Une petite brochette de Français et de Françaises traverse le joli jardin de curé fleuri de roses odorantes de toutes les couleurs... D'un côté de ce paradis terrestre, la maison du presbytère, de l'autre la petite église romano-catholique de Brad. Si vous passez dans la rue devant cet endroit plein de charme, n'oubliez pas de vous signer, c'est ce que font les gens d'ici, et tout à l'heure, un cycliste confit en dévotion, a bien failli se rompre le cou en lâchant son guidon pour exécuter le signe de croix... et déclencher mon hilarité. Que Dieu me pardonne...
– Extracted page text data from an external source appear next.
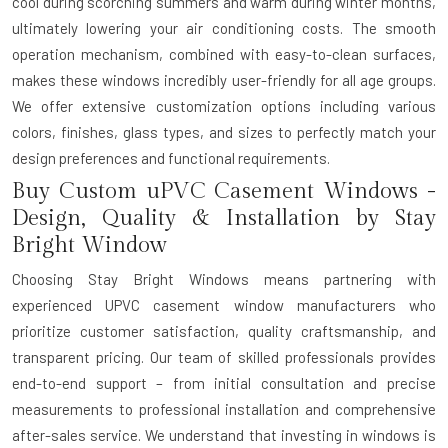
cool during scorching summers and warm during winter months,
ultimately lowering your air conditioning costs. The smooth
operation mechanism, combined with easy-to-clean surfaces,
makes these windows incredibly user-friendly for all age groups.
We offer extensive customization options including various
colors, finishes, glass types, and sizes to perfectly match your
design preferences and functional requirements.
Buy Custom uPVC Casement Windows -
Design, Quality & Installation by Stay
Bright Window
Choosing Stay Bright Windows means partnering with
experienced
UPVC casement window manufacturers
who
prioritize customer satisfaction, quality craftsmanship, and
transparent pricing. Our team of skilled professionals provides
end-to-end support – from initial consultation and precise
measurements to professional installation and comprehensive
after-sales service. We understand that investing in windows is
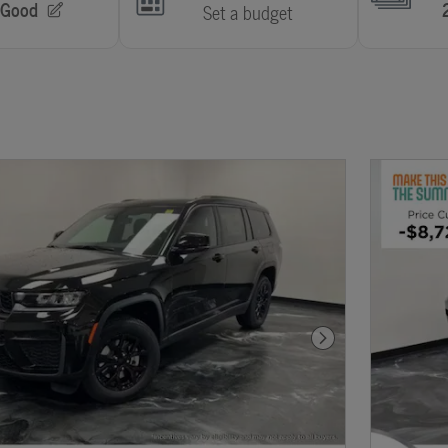
Next Photo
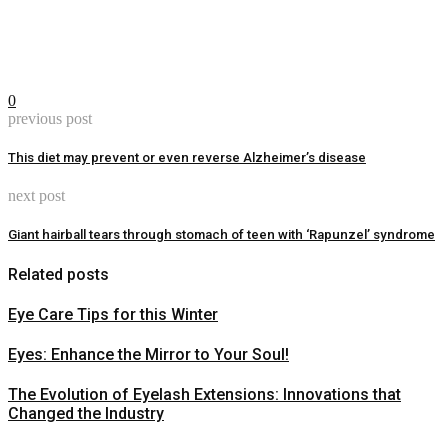
0
previous post
This diet may prevent or even reverse Alzheimer’s disease
next post
Giant hairball tears through stomach of teen with ‘Rapunzel’ syndrome
Related posts
Eye Care Tips for this Winter
Eyes: Enhance the Mirror to Your Soul!
The Evolution of Eyelash Extensions: Innovations that
Changed the Industry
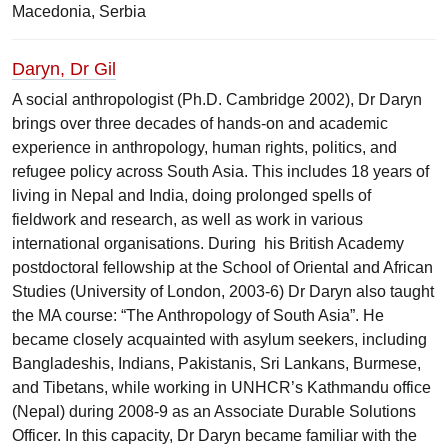
Macedonia, Serbia
Daryn, Dr Gil
A social anthropologist (Ph.D. Cambridge 2002), Dr Daryn
brings over three decades of hands-on and academic
experience in anthropology, human rights, politics, and
refugee policy across South Asia. This includes 18 years of
living in Nepal and India, doing prolonged spells of
fieldwork and research, as well as work in various
international organisations. During his British Academy
postdoctoral fellowship at the School of Oriental and African
Studies (University of London, 2003-6) Dr Daryn also taught
the MA course: “The Anthropology of South Asia”. He
became closely acquainted with asylum seekers, including
Bangladeshis, Indians, Pakistanis, Sri Lankans, Burmese,
and Tibetans, while working in UNHCR’s Kathmandu office
(Nepal) during 2008-9 as an Associate Durable Solutions
Officer. In this capacity, Dr Daryn became familiar with the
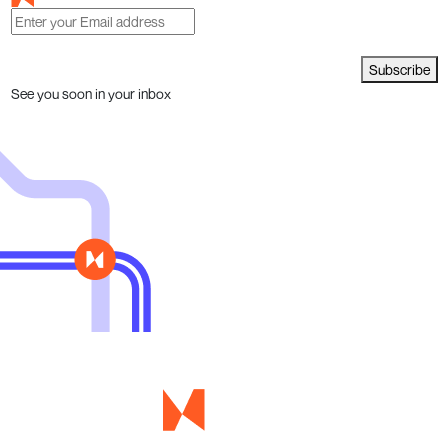
Subscribe
See you soon in your inbox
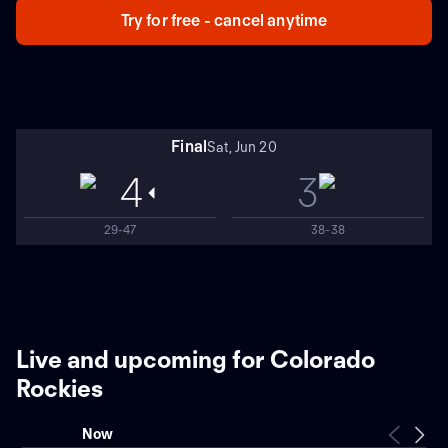
Try for free - cancel anytime
Final
Sat, Jun 20
4
3
29-47
38-38
Live and upcoming for Colorado
Rockies
Now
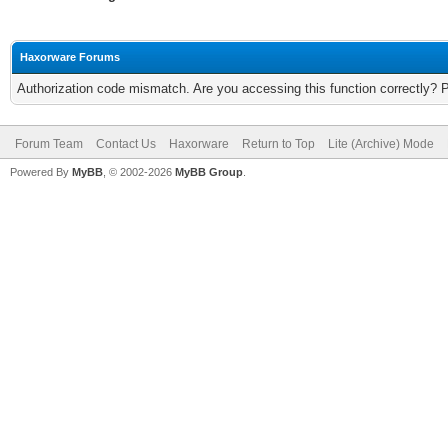
Haxorware Forums
Authorization code mismatch. Are you accessing this function correctly? 
Forum Team
Contact Us
Haxorware
Return to Top
Lite (Archive) Mode
Powered By
MyBB
, © 2002-2026
MyBB Group
.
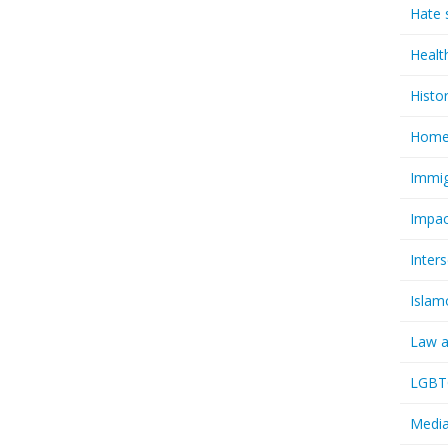
Hate 
Healt
Histo
Homel
Immig
Impac
Inter
Islam
Law a
LGBTQ
Media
Tout ce petit monde a décidé hier soir d'accompagner Francine et Bouclette à cette messe du samedi matin et s'installe au second rang... En attendant la venue de Monsieur le curé, les fidèles récitent en boucle des "je vous salue Marie" et des "notre père."... J'ai appris ces deux prières en Roumain : cela paraît plus joli qu'en français, plus musical peut-être... Je me livre au même exercice spirituel plutôt que de laisser divaguer ma pensée n'importe comment : prier sert entre autre à çà peut-être ? Je me pose la question.
Je suis à côté de Bouclette car c'est elle qui entonne les chants de sa voix cristalline quand il n'y a pas l'orgue et la chorale, et quand je peux, j'aime bien chanter avec elle.

Monsieur le curé fait son apparition en jogging accompagné d'un bon petit paquet d'enfants de chœur  également en vêtements civils (Luminitza 19 ans, la fille de l'organiste et son petit frère haut comme trois pommes avec une tête toute ronde, un jeune d'une vingtaine d'années et un petit garçon d'une dizaine d'années). Ils vont rejoindre la sacristie en toute décontraction (avant et après la messe, il n'est pas rare de les entendre rigoler avec Georges, le prêtre, tandis qu'ils se préparent : pendant le service c'est sérieux encore que très souriant, vous allez le voir).

Georges entre pour célébrer la messe de ce matin en 3 langues... Enfin, il évite la prédication en Français car cela serait peut-être un peu trop comique...
Il ne doit pas être en contact avec le Français depuis très longtemps, mais il ose, et c'est absolument désopilant de l'écouter s'exprimer parfois très longuement dans une langue de Racine où environ un mot sur deux est inventé....
La prédication est donc dite en Hongrois puis en Roumain...
Georges est très théâtral et captive l'assistance par ses réflexions sur les travers de notre société et les efforts que nous devrions faire pour ne pas nous laisser tirer vers le bas... Enfin, je simplifie sans doute son propos, mais est-ce que çà ne revient pas en gros toujours à cette même chose ?
Le petit enfant de chœur haut comme trois pommes est toujours aussi facétieux... Son menton arrive juste à la hauteur de l'autel. Il l'y pose, et l'on ne voit dépasser que sa tête ronde tandis que les autres servants  retiennent leur fou-rire.

La messe est terminée. On va tous boire le café chez Monsieur le Curé et doamna Anna, sa maman, venue vivre avec lui à la paroisse.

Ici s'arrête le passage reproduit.